TASK DETAILS
Extract the final stretch of the data: the line that contains "количества оставшихся тканей и планов" and every line after it, unaltered, and no other lines.

GIVEN ENTRIES
↓↓↓
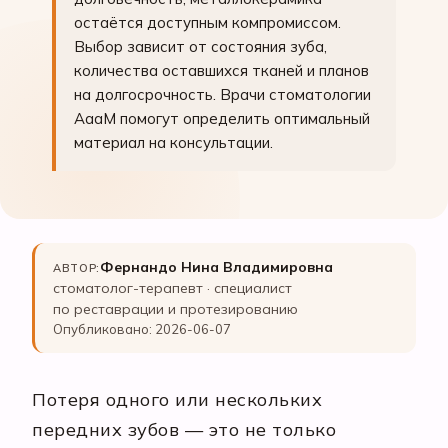
остаётся доступным компромиссом.
Выбор зависит от состояния зуба,
количества оставшихся тканей и планов
на долгосрочность. Врачи стоматологии
АааМ помогут определить оптимальный
материал на консультации.
Фернандо Нина Владимировна
АВТОР:
стоматолог-терапевт · специалист
по реставрации и протезированию
Опубликовано: 2026-06-07
Потеря одного или нескольких
передних зубов — это не только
↑↑↑
WRITTEN REPLY
количества оставшихся тканей и планов
на долгосрочность. Врачи стоматологии
АааМ помогут определить оптимальный
материал на консультации.
Фернандо Нина Владимировна
АВТОР:
стоматолог-терапевт · специалист
по реставрации и протезированию
Опубликовано: 2026-06-07
Потеря одного или нескольких
передних зубов — это не только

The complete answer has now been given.